* [WHAT THE TASK ASKS]
All lines below between the line with "Najbardziej współdzielony samochód" and the line with "В базе под номером 8720", including both, must be copied exactly, and the pictures must be omitted.

* [DATA LISTING]

_ _ _ _

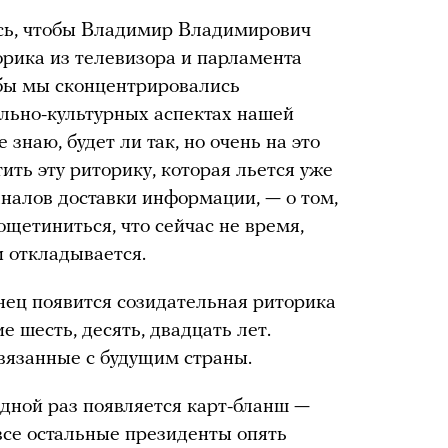
ись, чтобы Владимир Владимирович
орика из телевизора и парламента
обы мы сконцентрировались
льно-культурных аспектах нашей
знаю, будет ли так, но очень на это
ть эту риторику, которая льется уже
аналов доставки информации, — о том,
ощетиниться, что сейчас не время,
и откладывается.
нец появится созидательная риторика
е шесть, десять, двадцать лет.
связанные с будущим страны.
едной раз появляется карт-бланш —
все остальные президенты опять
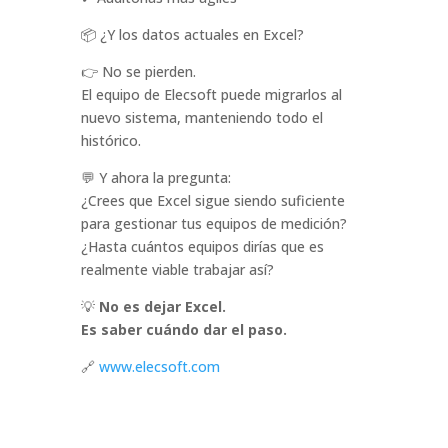
📦 ¿Y los datos actuales en Excel?
👉 No se pierden.
El equipo de Elecsoft puede migrarlos al
nuevo sistema, manteniendo todo el
histórico.
💬 Y ahora la pregunta:
¿Crees que Excel sigue siendo suficiente
para gestionar tus equipos de medición?
¿Hasta cuántos equipos dirías que es
realmente viable trabajar así?
💡
No es dejar Excel.
Es saber cuándo dar el paso.
🔗
www.elecsoft.com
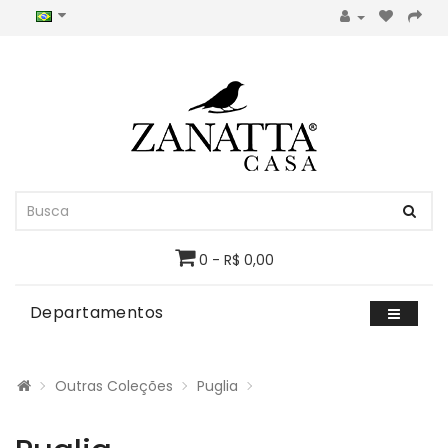
0 - R$ 0,00
Departamentos
Outras Coleções
Puglia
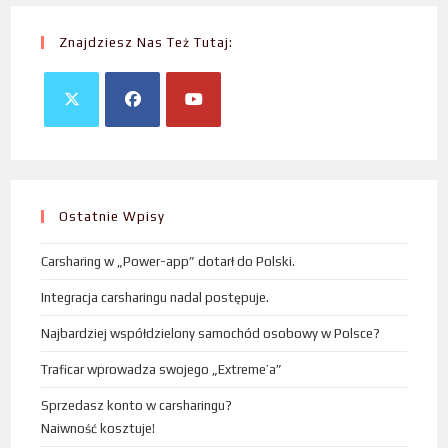
Znajdziesz Nas Też Tutaj:
Ostatnie Wpisy
Carsharing w „Power-app” dotarł do Polski.
Integracja carsharingu nadal postępuje.
Najbardziej współdzielony samochód osobowy w Polsce?
Traficar wprowadza swojego „Extreme’a”
Sprzedasz konto w carsharingu?
Naiwność kosztuje!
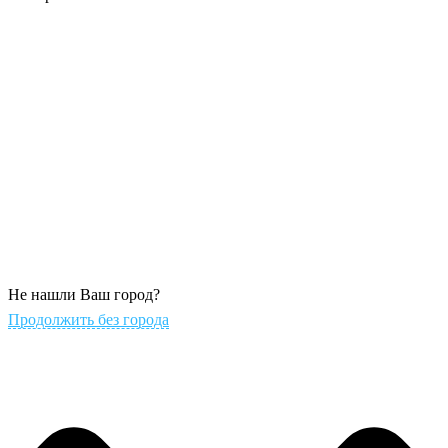
Не нашли Ваш город?
Продолжить без города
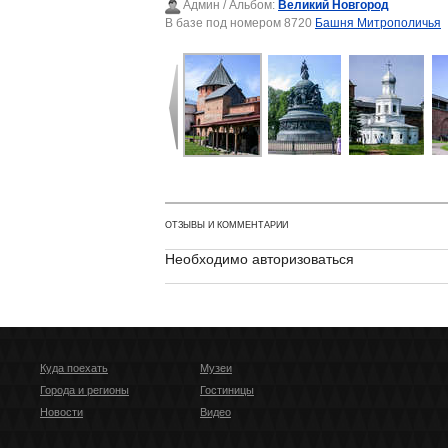
Админ
/ Альбом:
Великий Новгород
В базе под номером 8720
Башня Митрополичья
ОТЗЫВЫ И КОММЕНТАРИИ
Необходимо авторизоваться
Куда поехать
Музеи
Города и регионы
Гостиницы
Новости
Видео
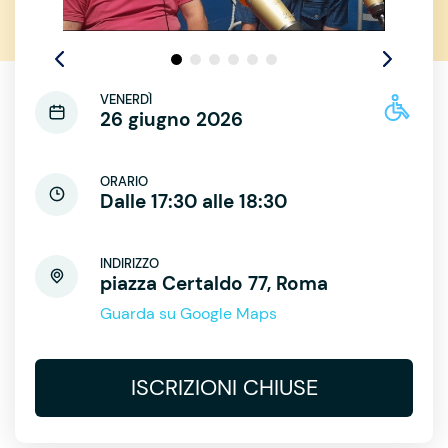
VENERDÌ
26 giugno 2026
ORARIO
Dalle 17:30 alle 18:30
INDIRIZZO
piazza Certaldo 77, Roma
Guarda su Google Maps
ISCRIZIONI CHIUSE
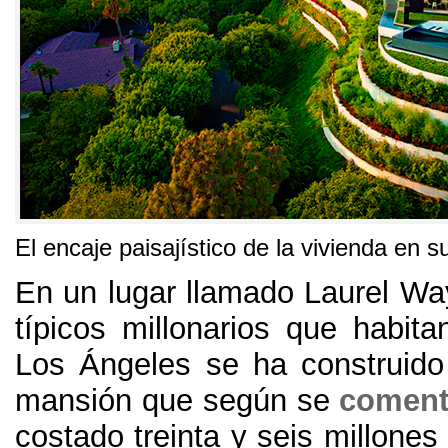
El encaje paisajístico de la vivienda en s
En un lugar llamado Laurel Wa
típicos millonarios que habita
Los Ángeles se ha construido
mansión que según se
coment
costado treinta y seis millones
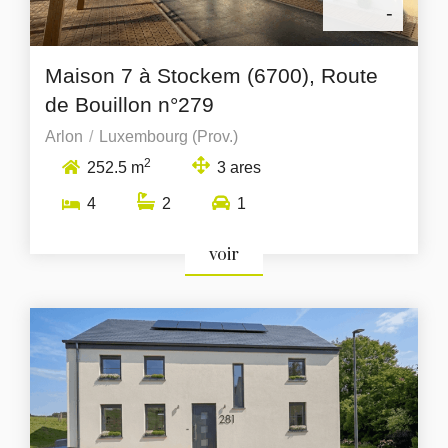
-
Maison 7 à Stockem (6700), Route
de Bouillon n°279
Arlon
Luxembourg (Prov.)
2
252.5 m
3 ares
4
2
1
voir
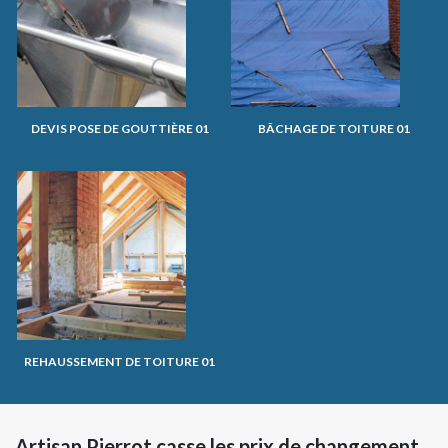
DEVIS POSE DE GOUTTIÈRE 01
BÂCHAGE DE TOITURE 01
REHAUSSEMENT DE TOITURE 01
Artisan Pierrot casse les prix de changement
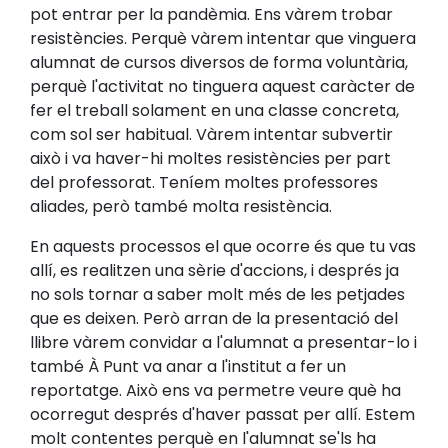
pot entrar per la pandèmia. Ens vàrem trobar
resistències. Perquè vàrem intentar que vinguera
alumnat de cursos diversos de forma voluntària,
perquè l'activitat no tinguera aquest caràcter de
fer el treball solament en una classe concreta,
com sol ser habitual. Vàrem intentar subvertir
això i va haver-hi moltes resistències per part
del professorat. Teníem moltes professores
aliades, però també molta resistència.
En aquests processos el que ocorre és que tu vas
allí, es realitzen una sèrie d'accions, i després ja
no sols tornar a saber molt més de les petjades
que es deixen. Però arran de la presentació del
llibre vàrem convidar a l'alumnat a presentar-lo i
també À Punt va anar a l'institut a fer un
reportatge. Això ens va permetre veure què ha
ocorregut després d'haver passat per allí. Estem
molt contentes perquè en l'alumnat se'ls ha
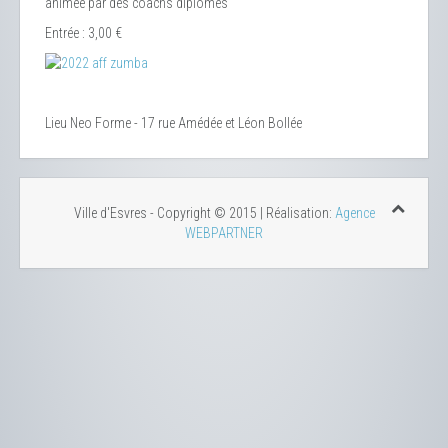
animée par des coachs diplômés
Entrée : 3,00 €
Lieu
Neo Forme - 17 rue Amédée et Léon Bollée
Ville d'Esvres - Copyright © 2015 | Réalisation:
Agence
WEBPARTNER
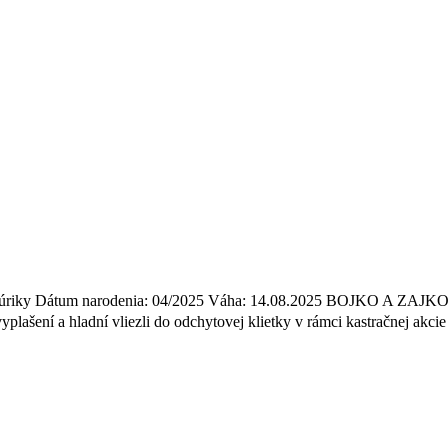
 kocúriky Dátum narodenia: 04/2025 Váha: 14.08.2025 BOJKO A ZAJK
ašení a hladní vliezli do odchytovej klietky v rámci kastračnej akcie 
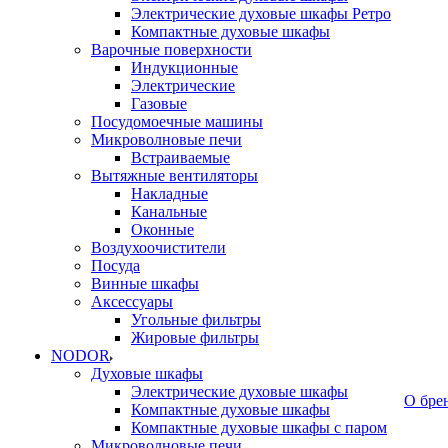
Электрические духовые шкафы Ретро
Компактные духовые шкафы
Варочные поверхности
Индукционные
Электрические
Газовые
Посудомоечные машины
Микроволновые печи
Встраиваемые
Вытяжные вентиляторы
Накладные
Канальные
Оконные
Воздухоочистители
Посуда
Винные шкафы
Аксессуары
Угольные фильтры
Жировые фильтры
NODOR
Духовые шкафы
Электрические духовые шкафы
О бре
Компактные духовые шкафы
Компактные духовые шкафы с паром
Микроволновые печи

_ _ _ _

* [EXPECTED ANSWER]
Najbardziej współdzielony samochód osobowy w Polsce?
Traficar wprowadza swojego „Extreme’a”
Sprzedasz konto w carsharingu?
Naiwność kosztuje!
Не нашли Ваш город?
Продолжить без города
Админ
/ Альбом:
Великий Новгород
В базе под номером 8720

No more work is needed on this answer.